オデットはもういない・5/さようならば
数えきれないくらいの裂帛の調べが重なる。
それはまるで悲鳴のようだった。
黒い光芒の根源は竿の中から姿を現した黒い刀身の仕込み直剣で、音の発した根源はヨドミの巨体から伸びるあらゆる場所だ。
首から棒状に伸びる長大な肉塊は綺麗に斜めに切断され、細い無数の腕は粉々に破壊されている。

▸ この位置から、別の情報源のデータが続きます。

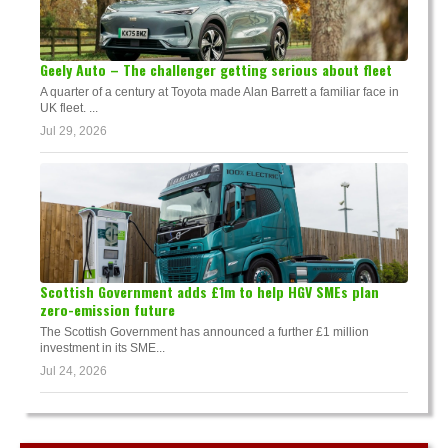
Geely Auto – The challenger getting serious about fleet
A quarter of a century at Toyota made Alan Barrett a familiar face in
UK fleet. ...
Jul 29, 2026
Scottish Government adds £1m to help HGV SMEs plan
zero-emission future
The Scottish Government has announced a further £1 million
investment in its SME...
Jul 24, 2026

胴体には三条、深々とした切創が刻まれて、破壊の痕残る至る箇所から緑の霧が吹き出ている。
滅多切りだ。
それら、明らかに直剣で斬れる範囲や深さではない。
蘆立の知識によれば、それはナイトウォッチやスイーパーといったヨドミに直接対処する職種の操る掃技だ。
人が蓄えたヨドミと同質異種のエネルギー、地穢を掃器と呼ばれる武器で増幅して攻撃したのだ。

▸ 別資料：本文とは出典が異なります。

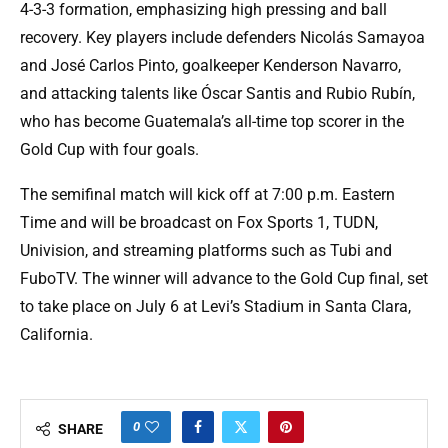
4-3-3 formation, emphasizing high pressing and ball
recovery. Key players include defenders Nicolás Samayoa
and José Carlos Pinto, goalkeeper Kenderson Navarro,
and attacking talents like Óscar Santis and Rubio Rubín,
who has become Guatemala’s all-time top scorer in the
Gold Cup with four goals.
The semifinal match will kick off at 7:00 p.m. Eastern
Time and will be broadcast on Fox Sports 1, TUDN,
Univision, and streaming platforms such as Tubi and
FuboTV. The winner will advance to the Gold Cup final, set
to take place on July 6 at Levi’s Stadium in Santa Clara,
California.
0
SHARE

通常の物質には効果はないが、ヨドミの仮初の肉体に対しては甚大な威力の霊的エネルギー攻撃となる。
「芯をやってない……最低もう一撃、要る!」
しかし、コヨドミとは異なり、これほどのダメージをもたらしても芯体と呼ばれる真球状の中核を欠損させないことにはヨドミは活動を止めない。
失ったパーツを確認するように、または痛みにのたうつように、ヨドミが身体を左右に大きくゆする。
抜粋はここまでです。